------ INFORMATION SUPPLIED

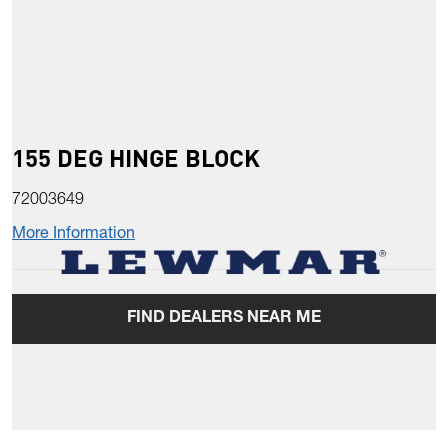
155 DEG HINGE BLOCK
72003649
More Information
FIND DEALERS NEAR ME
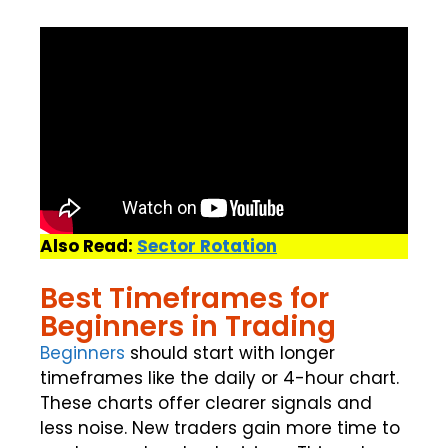
Also Read:
Sector Rotation
Best Timeframes for
Beginners in Trading
Beginners
should start with longer
timeframes like the daily or 4-hour chart.
These charts offer clearer signals and
less noise. New traders gain more time to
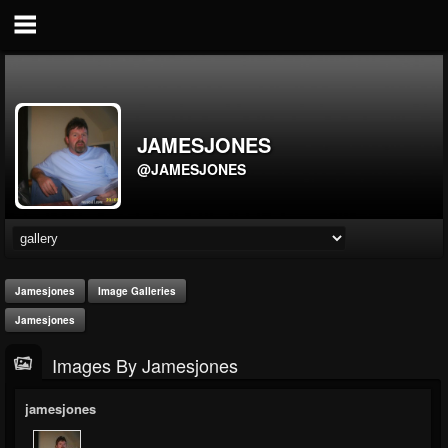
JAMESJONES
@JAMESJONES
Jamesjones
Image Galleries
Jamesjones
Images By Jamesjones
jamesjones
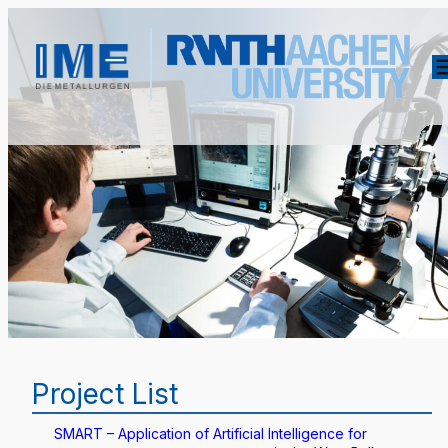
Project List
SMART – Application of Artificial Intelligence for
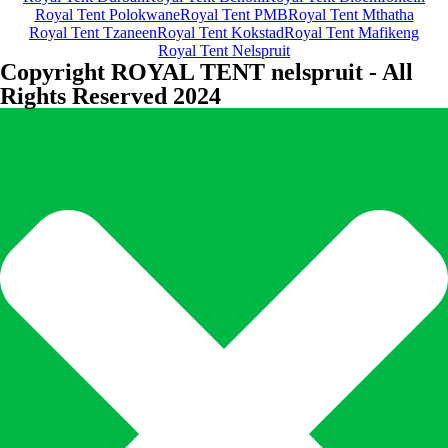
Royal Tent Polokwane
Royal Tent PMB
Royal Tent Mthatha
Royal Tent Tzaneen
Royal Tent Kokstad
Royal Tent Mafikeng
Royal Tent Nelspruit
Copyright ROYAL TENT nelspruit - All
Rights Reserved 2024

------------

◆ **PROBLEM DESCRIPTION**
Print only the lines from the first line of the data above through the one containing "Project List", exactly as they are, with pictures omitted.

◆ **WRITTEN ANSWER**
155 DEG HINGE BLOCK
72003649
More Information
FIND DEALERS NEAR ME
Also Read:
Sector Rotation
Best Timeframes for
Beginners in Trading
Beginners
should start with longer
timeframes like the daily or 4-hour chart.
These charts offer clearer signals and
less noise. New traders gain more time to
JAMESJONES
@JAMESJONES
Jamesjones
Image Galleries
Jamesjones
Images By Jamesjones
jamesjones
Project List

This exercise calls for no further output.